Alzheimer Europe regrets that negative European Medicines Agency opinion on donanemab reduces choice for Europeans with Alzheimer's disease

• The Committee for Medicinal Products for Human use (CHMP) of the European Medicines Agency (EMA) today issued a negative opinion on the marketing authorisation application of Eli Lilly for donanemab for slowing the progression of Alzheimer’s disease.
• Donanemab has already been approved by regulatory authorities in China, Japan, the United Kingdom (UK) and the United States (US).
• Lecanemab, another anti-amyloid therapy, received a positive opinion from the CHMP in November 2024 and is currently awaiting its marketing authorisation by the European Commission.
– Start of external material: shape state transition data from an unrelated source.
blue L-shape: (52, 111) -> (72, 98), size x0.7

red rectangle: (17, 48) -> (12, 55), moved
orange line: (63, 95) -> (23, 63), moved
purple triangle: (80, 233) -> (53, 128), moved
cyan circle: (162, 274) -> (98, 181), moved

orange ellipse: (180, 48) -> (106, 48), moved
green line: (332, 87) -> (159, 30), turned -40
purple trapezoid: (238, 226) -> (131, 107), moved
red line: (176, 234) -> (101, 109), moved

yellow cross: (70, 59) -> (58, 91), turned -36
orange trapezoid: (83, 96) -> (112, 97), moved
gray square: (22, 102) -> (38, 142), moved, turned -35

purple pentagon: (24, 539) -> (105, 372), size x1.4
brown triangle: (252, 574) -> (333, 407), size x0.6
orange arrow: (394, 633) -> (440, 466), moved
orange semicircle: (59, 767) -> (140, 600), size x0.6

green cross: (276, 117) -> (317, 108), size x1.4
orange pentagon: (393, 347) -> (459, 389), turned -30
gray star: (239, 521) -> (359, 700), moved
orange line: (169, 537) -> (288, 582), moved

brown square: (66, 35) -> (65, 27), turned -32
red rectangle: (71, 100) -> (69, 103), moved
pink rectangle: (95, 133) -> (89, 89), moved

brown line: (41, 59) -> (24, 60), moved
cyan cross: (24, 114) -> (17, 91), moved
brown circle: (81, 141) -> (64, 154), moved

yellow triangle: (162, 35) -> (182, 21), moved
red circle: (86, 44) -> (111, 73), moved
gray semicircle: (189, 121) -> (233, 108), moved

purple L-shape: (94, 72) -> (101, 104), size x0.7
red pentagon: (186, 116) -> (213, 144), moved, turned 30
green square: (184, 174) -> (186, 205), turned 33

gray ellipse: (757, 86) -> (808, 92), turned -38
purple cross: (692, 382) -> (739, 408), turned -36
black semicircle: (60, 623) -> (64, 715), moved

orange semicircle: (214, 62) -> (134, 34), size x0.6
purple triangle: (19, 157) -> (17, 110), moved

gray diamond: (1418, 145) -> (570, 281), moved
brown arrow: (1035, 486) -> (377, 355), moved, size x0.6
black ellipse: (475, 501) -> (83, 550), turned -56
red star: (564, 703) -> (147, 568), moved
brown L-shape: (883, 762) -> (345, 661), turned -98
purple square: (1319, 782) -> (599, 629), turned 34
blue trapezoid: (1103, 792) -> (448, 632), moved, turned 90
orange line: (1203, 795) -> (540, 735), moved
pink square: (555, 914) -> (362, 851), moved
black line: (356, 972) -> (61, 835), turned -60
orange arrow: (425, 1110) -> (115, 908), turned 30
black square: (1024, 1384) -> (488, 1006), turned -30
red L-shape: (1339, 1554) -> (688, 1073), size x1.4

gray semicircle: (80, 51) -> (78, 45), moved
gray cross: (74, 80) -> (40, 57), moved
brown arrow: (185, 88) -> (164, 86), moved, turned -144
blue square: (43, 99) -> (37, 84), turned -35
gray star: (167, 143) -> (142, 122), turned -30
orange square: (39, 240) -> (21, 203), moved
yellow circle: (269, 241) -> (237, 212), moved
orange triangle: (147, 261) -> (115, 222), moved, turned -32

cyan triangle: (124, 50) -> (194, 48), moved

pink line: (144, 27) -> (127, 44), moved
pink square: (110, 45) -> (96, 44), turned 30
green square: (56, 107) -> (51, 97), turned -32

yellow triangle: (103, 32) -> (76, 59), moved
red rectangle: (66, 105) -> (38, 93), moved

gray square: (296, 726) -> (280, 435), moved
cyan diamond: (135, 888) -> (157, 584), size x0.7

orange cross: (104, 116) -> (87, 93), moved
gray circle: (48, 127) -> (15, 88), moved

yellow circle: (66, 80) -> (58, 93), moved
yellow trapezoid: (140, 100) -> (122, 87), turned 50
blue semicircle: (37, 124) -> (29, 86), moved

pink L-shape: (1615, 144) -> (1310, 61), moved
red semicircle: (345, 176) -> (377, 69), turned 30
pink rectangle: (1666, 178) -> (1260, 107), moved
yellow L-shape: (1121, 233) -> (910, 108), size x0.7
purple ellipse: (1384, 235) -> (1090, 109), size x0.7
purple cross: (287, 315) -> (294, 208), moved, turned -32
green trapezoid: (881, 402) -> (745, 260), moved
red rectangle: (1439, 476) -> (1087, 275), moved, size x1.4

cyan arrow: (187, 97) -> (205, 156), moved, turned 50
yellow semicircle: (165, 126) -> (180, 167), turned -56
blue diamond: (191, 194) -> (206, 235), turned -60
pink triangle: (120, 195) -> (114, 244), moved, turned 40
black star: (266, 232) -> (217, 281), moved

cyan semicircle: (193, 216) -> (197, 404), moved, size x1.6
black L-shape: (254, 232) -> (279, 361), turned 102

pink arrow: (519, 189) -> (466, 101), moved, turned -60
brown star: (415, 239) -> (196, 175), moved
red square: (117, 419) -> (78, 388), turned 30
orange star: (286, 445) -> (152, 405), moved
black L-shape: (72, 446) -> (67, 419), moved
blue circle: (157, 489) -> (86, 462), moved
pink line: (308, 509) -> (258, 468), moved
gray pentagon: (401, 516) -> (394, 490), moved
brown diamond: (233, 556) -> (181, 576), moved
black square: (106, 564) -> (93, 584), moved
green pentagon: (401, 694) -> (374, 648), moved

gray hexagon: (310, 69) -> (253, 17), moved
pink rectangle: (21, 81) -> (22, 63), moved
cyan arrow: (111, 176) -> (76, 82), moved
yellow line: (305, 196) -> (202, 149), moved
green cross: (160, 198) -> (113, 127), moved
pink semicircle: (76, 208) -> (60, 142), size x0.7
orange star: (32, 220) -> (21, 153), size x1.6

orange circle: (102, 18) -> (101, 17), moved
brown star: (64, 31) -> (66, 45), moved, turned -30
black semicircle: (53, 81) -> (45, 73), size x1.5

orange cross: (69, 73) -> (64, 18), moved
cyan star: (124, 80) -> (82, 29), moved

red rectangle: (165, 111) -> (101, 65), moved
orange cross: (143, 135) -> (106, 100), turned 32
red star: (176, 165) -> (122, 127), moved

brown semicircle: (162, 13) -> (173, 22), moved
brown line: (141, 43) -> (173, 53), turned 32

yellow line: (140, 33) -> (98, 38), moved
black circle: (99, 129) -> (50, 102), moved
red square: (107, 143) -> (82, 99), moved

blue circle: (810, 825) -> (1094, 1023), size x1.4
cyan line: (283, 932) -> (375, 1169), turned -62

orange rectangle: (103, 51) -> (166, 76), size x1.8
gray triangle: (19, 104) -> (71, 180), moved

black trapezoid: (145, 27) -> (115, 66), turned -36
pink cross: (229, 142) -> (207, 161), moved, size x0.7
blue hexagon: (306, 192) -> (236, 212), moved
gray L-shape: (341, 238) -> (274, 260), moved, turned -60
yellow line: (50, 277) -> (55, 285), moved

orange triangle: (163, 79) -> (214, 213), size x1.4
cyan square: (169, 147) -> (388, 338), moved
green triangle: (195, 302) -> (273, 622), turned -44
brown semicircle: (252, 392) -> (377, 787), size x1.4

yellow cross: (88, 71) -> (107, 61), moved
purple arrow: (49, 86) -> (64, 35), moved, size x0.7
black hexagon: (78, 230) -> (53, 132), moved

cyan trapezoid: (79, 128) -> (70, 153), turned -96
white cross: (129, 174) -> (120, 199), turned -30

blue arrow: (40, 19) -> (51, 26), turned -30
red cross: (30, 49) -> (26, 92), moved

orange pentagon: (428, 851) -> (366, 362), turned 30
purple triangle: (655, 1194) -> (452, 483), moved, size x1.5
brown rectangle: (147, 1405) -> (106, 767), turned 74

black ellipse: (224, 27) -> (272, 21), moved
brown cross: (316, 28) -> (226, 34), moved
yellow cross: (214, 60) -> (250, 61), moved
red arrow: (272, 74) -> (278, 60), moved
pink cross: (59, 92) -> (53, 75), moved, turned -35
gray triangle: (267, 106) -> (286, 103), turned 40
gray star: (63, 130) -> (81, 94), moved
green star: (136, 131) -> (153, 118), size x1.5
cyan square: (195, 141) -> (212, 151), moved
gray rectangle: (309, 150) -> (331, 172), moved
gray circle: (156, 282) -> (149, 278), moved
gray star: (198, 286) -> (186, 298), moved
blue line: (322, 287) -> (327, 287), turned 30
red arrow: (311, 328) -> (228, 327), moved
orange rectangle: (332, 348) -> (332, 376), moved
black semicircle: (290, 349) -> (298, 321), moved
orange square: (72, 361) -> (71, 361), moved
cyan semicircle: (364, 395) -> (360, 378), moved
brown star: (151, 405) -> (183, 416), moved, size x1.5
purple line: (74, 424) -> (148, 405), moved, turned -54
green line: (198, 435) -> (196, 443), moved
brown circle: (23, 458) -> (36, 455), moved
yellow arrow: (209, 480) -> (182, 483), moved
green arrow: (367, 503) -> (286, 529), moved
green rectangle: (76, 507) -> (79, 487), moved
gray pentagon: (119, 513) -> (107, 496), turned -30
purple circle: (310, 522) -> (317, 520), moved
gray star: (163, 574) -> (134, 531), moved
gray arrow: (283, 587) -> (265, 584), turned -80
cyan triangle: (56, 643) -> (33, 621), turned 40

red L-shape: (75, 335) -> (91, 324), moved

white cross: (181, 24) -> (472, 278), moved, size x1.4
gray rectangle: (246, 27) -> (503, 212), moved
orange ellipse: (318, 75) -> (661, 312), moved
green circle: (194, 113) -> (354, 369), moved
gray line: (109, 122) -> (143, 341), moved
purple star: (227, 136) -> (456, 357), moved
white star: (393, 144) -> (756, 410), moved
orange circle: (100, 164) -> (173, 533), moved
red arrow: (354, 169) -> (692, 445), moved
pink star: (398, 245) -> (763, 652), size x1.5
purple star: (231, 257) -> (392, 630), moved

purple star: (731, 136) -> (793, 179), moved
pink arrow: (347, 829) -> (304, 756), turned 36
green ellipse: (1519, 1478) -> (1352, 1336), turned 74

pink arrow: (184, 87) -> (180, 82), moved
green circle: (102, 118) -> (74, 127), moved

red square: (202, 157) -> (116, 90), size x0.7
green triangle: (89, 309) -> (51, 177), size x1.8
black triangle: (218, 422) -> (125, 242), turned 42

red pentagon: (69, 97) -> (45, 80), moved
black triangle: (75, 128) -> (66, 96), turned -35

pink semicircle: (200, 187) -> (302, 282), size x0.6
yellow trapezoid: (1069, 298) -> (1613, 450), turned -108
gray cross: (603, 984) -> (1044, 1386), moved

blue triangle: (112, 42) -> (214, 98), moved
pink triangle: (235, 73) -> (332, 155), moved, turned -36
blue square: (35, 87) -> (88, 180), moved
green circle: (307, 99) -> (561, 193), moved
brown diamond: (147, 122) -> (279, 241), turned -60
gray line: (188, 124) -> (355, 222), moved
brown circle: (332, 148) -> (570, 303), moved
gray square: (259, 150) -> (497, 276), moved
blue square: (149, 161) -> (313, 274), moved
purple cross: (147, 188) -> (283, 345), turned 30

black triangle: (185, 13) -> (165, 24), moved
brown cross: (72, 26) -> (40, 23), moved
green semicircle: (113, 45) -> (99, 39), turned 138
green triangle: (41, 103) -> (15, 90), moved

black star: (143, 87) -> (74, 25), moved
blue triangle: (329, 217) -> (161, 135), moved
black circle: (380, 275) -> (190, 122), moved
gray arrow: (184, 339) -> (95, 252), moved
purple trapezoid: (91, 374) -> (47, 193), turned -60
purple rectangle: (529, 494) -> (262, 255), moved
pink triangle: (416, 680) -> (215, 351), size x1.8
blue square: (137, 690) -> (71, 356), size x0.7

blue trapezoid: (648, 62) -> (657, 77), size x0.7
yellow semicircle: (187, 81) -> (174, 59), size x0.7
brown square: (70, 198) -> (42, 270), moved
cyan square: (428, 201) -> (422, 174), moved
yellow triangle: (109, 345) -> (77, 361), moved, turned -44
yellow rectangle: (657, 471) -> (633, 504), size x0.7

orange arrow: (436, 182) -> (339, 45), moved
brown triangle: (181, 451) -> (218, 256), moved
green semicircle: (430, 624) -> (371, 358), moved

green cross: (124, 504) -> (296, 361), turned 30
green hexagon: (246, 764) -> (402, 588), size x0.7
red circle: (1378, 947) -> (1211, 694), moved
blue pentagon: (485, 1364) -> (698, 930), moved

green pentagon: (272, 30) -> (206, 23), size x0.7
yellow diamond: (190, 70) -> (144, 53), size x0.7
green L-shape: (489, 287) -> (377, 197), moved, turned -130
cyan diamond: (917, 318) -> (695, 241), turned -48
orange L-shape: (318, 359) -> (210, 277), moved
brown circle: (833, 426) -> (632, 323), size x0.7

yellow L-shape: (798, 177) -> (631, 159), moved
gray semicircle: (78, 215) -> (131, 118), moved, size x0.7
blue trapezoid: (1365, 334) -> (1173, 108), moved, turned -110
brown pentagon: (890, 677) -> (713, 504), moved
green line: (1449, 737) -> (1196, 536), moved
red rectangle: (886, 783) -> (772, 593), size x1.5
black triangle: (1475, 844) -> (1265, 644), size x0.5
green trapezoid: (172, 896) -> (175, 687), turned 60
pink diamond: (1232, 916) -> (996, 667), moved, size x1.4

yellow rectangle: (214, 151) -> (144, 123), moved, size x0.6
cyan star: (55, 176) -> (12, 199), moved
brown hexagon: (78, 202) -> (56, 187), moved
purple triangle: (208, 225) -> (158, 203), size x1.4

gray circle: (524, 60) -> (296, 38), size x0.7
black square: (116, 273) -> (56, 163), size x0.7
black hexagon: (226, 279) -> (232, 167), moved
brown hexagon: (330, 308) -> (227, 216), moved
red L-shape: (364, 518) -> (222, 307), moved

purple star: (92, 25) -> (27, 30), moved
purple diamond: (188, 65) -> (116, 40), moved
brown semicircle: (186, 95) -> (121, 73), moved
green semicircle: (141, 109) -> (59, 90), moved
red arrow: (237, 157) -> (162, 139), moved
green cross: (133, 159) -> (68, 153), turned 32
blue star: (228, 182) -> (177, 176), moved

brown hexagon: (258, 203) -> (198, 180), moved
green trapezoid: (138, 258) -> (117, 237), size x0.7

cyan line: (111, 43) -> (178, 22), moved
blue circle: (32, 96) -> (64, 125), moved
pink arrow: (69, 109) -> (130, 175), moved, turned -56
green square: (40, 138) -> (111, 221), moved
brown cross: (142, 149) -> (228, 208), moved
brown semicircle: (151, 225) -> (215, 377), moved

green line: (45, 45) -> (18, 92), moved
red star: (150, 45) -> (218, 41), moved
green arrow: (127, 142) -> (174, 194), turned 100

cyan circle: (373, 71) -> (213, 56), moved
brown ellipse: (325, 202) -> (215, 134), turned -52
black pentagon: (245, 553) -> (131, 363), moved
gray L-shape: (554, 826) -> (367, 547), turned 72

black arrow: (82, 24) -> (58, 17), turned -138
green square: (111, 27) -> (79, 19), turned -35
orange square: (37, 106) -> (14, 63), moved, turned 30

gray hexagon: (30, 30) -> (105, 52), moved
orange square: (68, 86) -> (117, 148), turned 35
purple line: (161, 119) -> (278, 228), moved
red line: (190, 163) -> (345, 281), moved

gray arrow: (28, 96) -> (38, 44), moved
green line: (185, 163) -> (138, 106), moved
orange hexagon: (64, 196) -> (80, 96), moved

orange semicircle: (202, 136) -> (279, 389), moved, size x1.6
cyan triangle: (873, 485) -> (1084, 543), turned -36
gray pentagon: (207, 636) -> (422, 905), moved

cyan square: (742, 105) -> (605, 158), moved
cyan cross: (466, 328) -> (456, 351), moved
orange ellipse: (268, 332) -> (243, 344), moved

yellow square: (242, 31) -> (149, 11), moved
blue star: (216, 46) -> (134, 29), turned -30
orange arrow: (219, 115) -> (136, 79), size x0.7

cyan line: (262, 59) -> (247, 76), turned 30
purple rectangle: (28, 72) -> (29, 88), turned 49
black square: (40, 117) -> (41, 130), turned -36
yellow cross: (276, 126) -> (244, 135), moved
Lecanemab has been approved by regulatory authorities in China, Hong Kong, Israel, Japan, Mexico, South Korea, the United Arab Emirates, the UK and the US.
• Alzheimer Europe therefore regrets the negative CHMP opinion, which means that Europeans with early Alzheimer’s disease may not have access to an additional treatment option available to patients in other countries.
• Alzheimer Europe fully supports the CHMP focus on patient safety, but feels that a controlled access programme and strict safety monitoring would have allowed access for Europeans to this treatment whilst excluding those most at risk of serious side effects.
• Alzheimer Europe hopes that real-world findings and data from ongoing trials of donanemab will provide the necessary scientific evidence for the EMA to reconsider its position.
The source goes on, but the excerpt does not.